Desesperado, empecé a correr sintiendo el aire en la cara y el cuerpo ligero. Tengo los ojos cerrados, casi siento volar.
Un instante y abrí los ojos. ¿Por fin habré despertado? Me siento más tranquilo. Creo que ya desperté, ya no tengo esa sensación rara en el pecho de hace un momento. Al abrir los ojos descubrí que estoy recostado en el piso de la cancha de la plaza, a un lado del huanacaxtle llamado “El Árbol de las Promesas”. Es una tarde con golondrinas surcando el cielo azul con algunas nubes blanquísimas y alrededor de mí algunas libélulas volando y haciéndome la ronda.
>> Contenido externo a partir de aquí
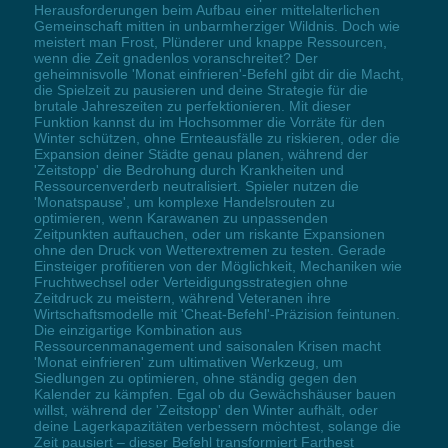
Herausforderungen beim Aufbau einer mittelalterlichen
Gemeinschaft mitten in unbarmherziger Wildnis. Doch wie
meistert man Frost, Plünderer und knappe Ressourcen,
wenn die Zeit gnadenlos voranschreitet? Der
geheimnisvolle 'Monat einfrieren'-Befehl gibt dir die Macht,
die Spielzeit zu pausieren und deine Strategie für die
brutale Jahreszeiten zu perfektionieren. Mit dieser
Funktion kannst du im Hochsommer die Vorräte für den
Winter schützen, ohne Ernteausfälle zu riskieren, oder die
Expansion deiner Städte genau planen, während der
'Zeitstopp' die Bedrohung durch Krankheiten und
Ressourcenverderb neutralisiert. Spieler nutzen die
'Monatspause', um komplexe Handelsrouten zu
optimieren, wenn Karawanen zu unpassenden
Zeitpunkten auftauchen, oder um riskante Expansionen
ohne den Druck von Wetterextremen zu testen. Gerade
Einsteiger profitieren von der Möglichkeit, Mechaniken wie
Fruchtwechsel oder Verteidigungsstrategien ohne
Zeitdruck zu meistern, während Veteranen ihre
Wirtschaftsmodelle mit 'Cheat-Befehl'-Präzision feintunen.
Die einzigartige Kombination aus
Ressourcenmanagement und saisonalen Krisen macht
'Monat einfrieren' zum ultimativen Werkzeug, um
Siedlungen zu optimieren, ohne ständig gegen den
Kalender zu kämpfen. Egal ob du Gewächshäuser bauen
willst, während der 'Zeitstopp' den Winter aufhält, oder
deine Lagerkapazitäten verbessern möchtest, solange die
Zeit pausiert – dieser Befehl transformiert Farthest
Escucho campanadas. Vivas y hurras, unos granos de arroz cayendo en mi cara. ¿Una boda? La tarde se va obscureciendo conforme me voy levantando. Me incorporé y me acerqué a la conglomeración de siluetas humanas alrededor de aquella pareja bailando su primer vals. Intento acercarme pero estos cuerpos obscuros bloquean mi paso y, sin siquiera voltear a verme, no me permiten cruzar, como si ignoraran mi presencia. Por fin pude abrirme paso y entre el forcejeo, con sobresalto me fui de bruces hasta la pareja. Cerré los ojos esperando impactarme contra ellos y arrollarlos, pero seguí de paso, como si hubiera pasado a través de dos fantasmas. Con el cuerpo descompuesto en el piso de tierra recién regada, me quedo contemplando aquella escena que conozco perfectamente.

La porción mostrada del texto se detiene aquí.